Assignment:
Please make sure what you return matches the listing below exactly, minus its pictures.

Given material:
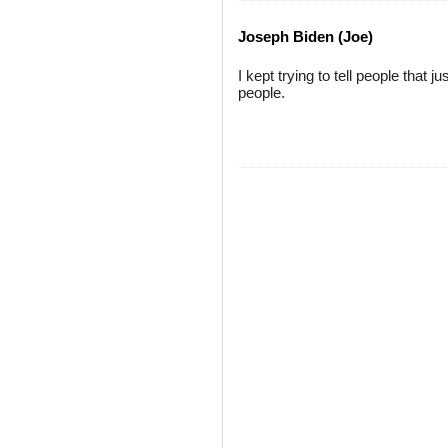
Joseph Biden (Joe)
I kept trying to tell people that
people.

Task response:
Joseph Biden (Joe)
I kept trying to tell people that
people.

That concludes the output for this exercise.